Did it make us all safer? I’m not even going there.

I’m not a scientist, and I couldn’t begin to tell you how the social distancing guidelines came to be or whether this coronavirus we’re all guarding against can penetrate the plethora of masks now available that claim to block it.

I just know there are people smarter than me asking us to wear them — and that’s reason enough.

Imagine someone out there who’s in the high-risk category for COVID-19, but had been resisting the idea of wearing a mask. But after the tournament, they’re wearing one because they saw Scott Canterbury or Clark Wendlandt wearing one on stage.

Imagine more people wearing masks and practicing proper distancing during local tournaments because they saw Drew Benton and Drew Cook doing it with $100,000 at stake.

If you think it’s not possible, consider the examples above.

When we’ve finally moved back toward some semblance of normalcy, I don’t think there’s even the slightest chance we’ll view this whole mess as a good thing. But good things will have come from it.

I fished like a wild man throughout the pandemic shutdown in Alabama and went through several bottles of hand sanitizer. As I thought about it, I decided I’m gonna make that a permanent thing, even after we find a vaccine for COVID-19.

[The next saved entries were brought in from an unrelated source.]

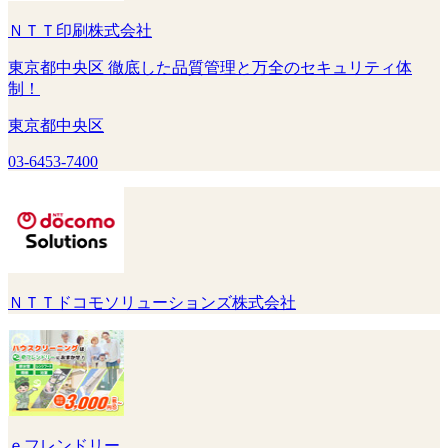
ＮＴＴ印刷株式会社
東京都中央区 徹底した品質管理と万全のセキュリティ体
制！
東京都中央区
03-6453-7400
ＮＴＴドコモソリューションズ株式会社
ｅフレンドリー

Seriously, you’ve been inside a marina bathroom before. Even after you wash your hands, you still have to grab the door handle to get out. At that point, hand sanitizer might be one of the most important tools in your tacklebox.

After wearing a face cover for a few days — and seeing how comfortable they’ve become since I swore them off years ago — I honestly think I could wear one again. Maybe I’ll save some dollars on the sunscreen that seems to leave the tops of my ears burned no matter how much I use.

Besides all of that, I spent a week covering an Elite Series event and never once felt the need to shave.

That’s a good way to approach this whole thing — looking for silver linings that never would have occurred to you three months ago.

And when you wonder why one of our guys is wearing a mask in a weigh-in photo from a tournament, know that part of the reason is because we knew you’d be looking at that photo.